Recounting the fact that such laws are historically ineffective in changing people's "habits and character," Paul states that if "there are to be any regulations on the use of certain substances in the United States, it was intended that this should be done by the individual states, not by the federal government."
Describing the federal War on Drugs as a "lost cause," the current GOP presidential contender recommends that "states must reassert themselves in order to provide more sensible government to their citizens."

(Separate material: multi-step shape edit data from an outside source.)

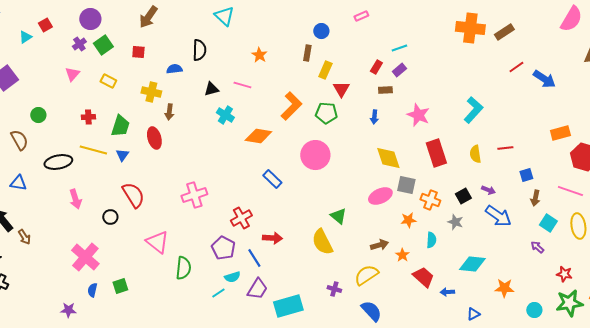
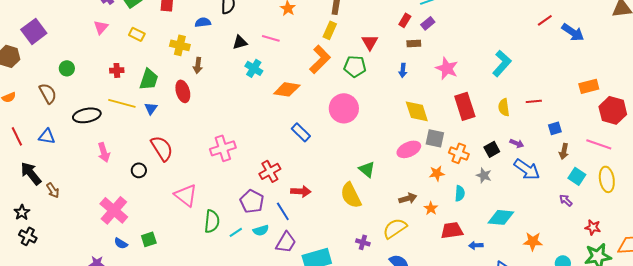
yellow rectangle: (325, 70) -> (330, 30), moved
red trapezoid: (423, 277) -> (452, 230), turned -50
blue semicircle: (92, 290) -> (121, 243), turned -72
cyan line: (218, 293) -> (236, 232), moved

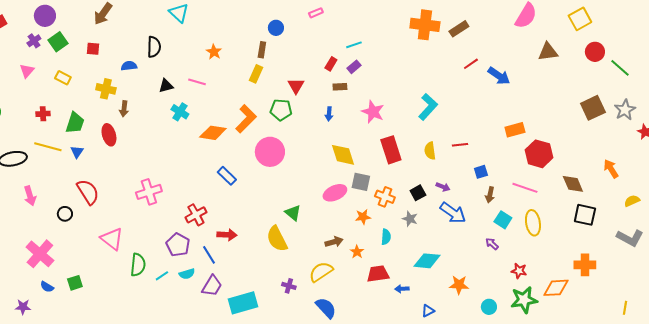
orange L-shape: (320, 59) -> (246, 119), moved

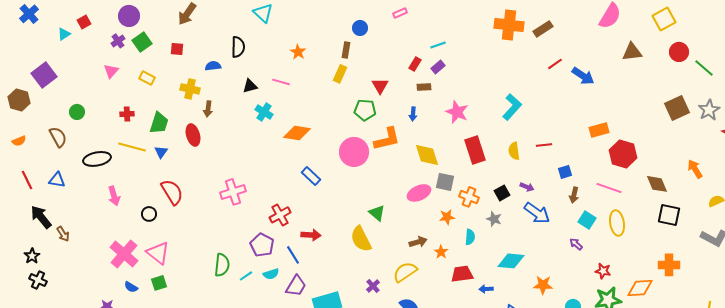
orange L-shape: (246, 119) -> (387, 139), moved, turned 32
pink triangle: (112, 239) -> (158, 253), moved
purple cross: (289, 286) -> (373, 286), turned 32

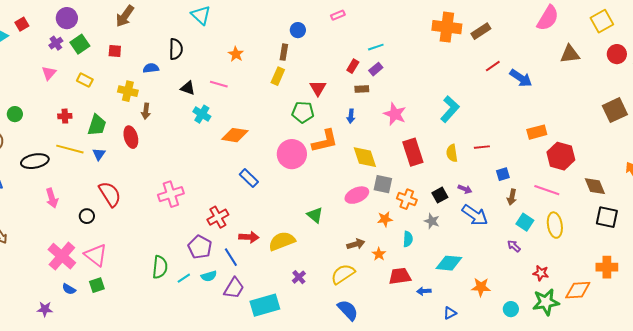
black triangle: (250, 86) -> (188, 88), turned 35
yellow semicircle: (361, 239) -> (282, 241), moved, turned 96
purple cross: (373, 286) -> (299, 277), moved

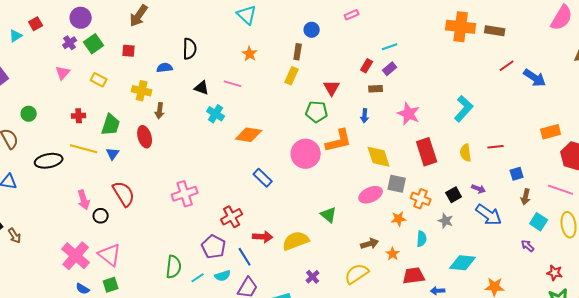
cyan triangle: (201, 15) -> (247, 15), moved
brown rectangle: (481, 31) -> (495, 31), turned 42
pink arrow: (52, 198) -> (84, 200), moved

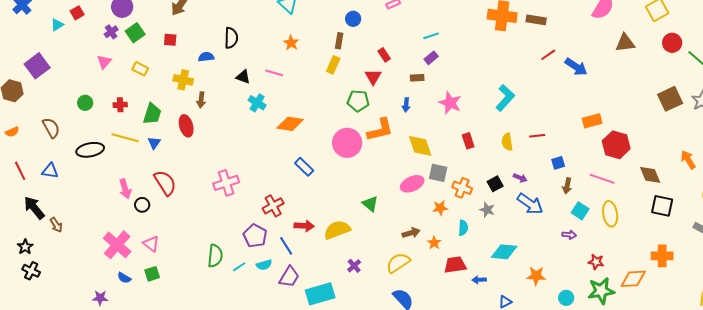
red rectangle: (367, 66) -> (384, 55), moved, turned -64
green circle: (29, 114) -> (85, 103), moved
red rectangle: (427, 152) -> (468, 141), size x0.6
purple arrow: (528, 246) -> (569, 235), turned 144
pink triangle: (110, 255) -> (151, 244), size x0.7

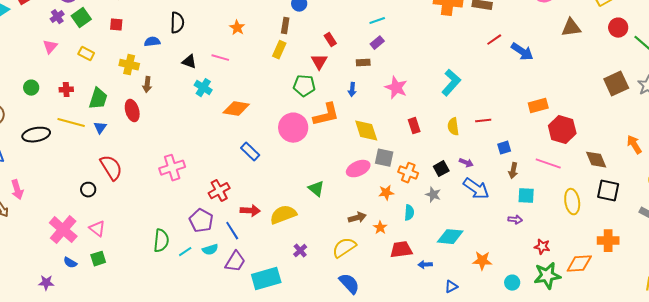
pink arrow: (125, 189) -> (17, 190), moved
cyan square: (580, 211) -> (526, 196), turned -30
yellow ellipse: (610, 214) -> (572, 202), moved

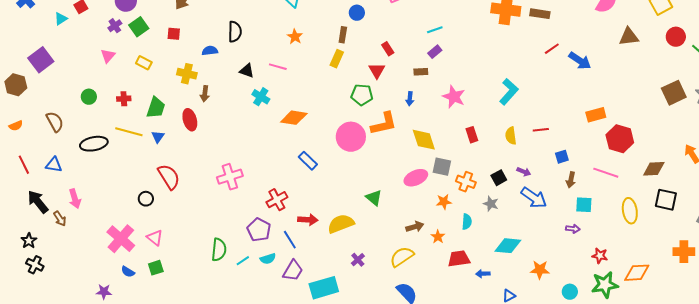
brown diamond: (596, 160) -> (654, 169), turned -70
orange cross: (608, 241) -> (684, 252), moved

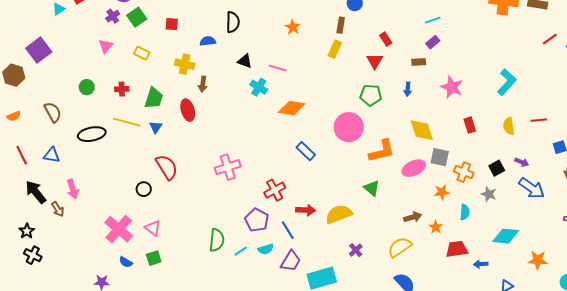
pink line: (278, 67) -> (278, 68), moved
green pentagon: (362, 95) -> (371, 95), moved
orange L-shape: (384, 124) -> (382, 151), moved

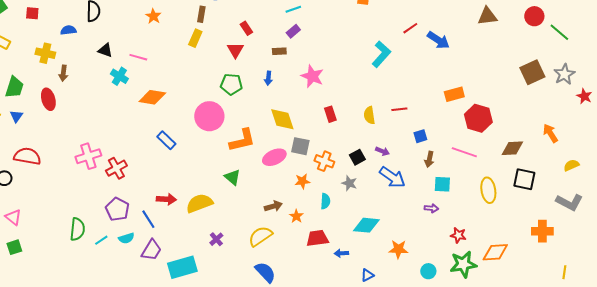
cyan L-shape: (507, 82) -> (381, 54), moved
red semicircle: (167, 167) -> (27, 156), turned -48
red cross: (275, 190) -> (116, 168), moved

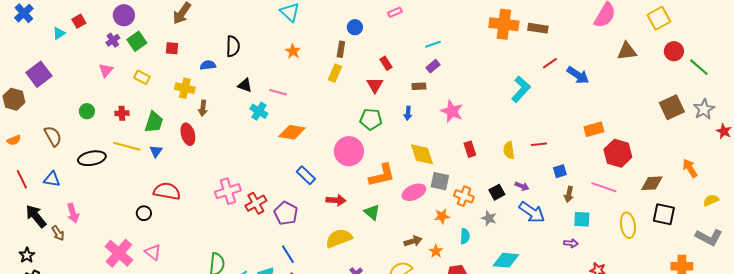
red arrow: (166, 199) -> (336, 200), moved
purple pentagon: (117, 209) -> (286, 213), moved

The Obama administration has admitted that it will not be able to "arrest [its] way out of the [drug] problem." Nevertheless, the White House intends to continue supporting "innovative law enforcement efforts" to eradicate the growth and sale of marijuana for use as a palliative. This aggressive prosecutorial policy has been promulgated regardless of the express will of the voters in 16 states where healthcare providers have been authorized to prescribe medicinal marijuana as a treatment for pain.
Although certainly a controversial subject and one on which reasonable people may and do disagree, there is no disputing the fact that in this as in so many other cases, the federal government is disregarding the sovereignty of states and seeking to impose its will on Americans in open and hostile defiance of constitutional principles.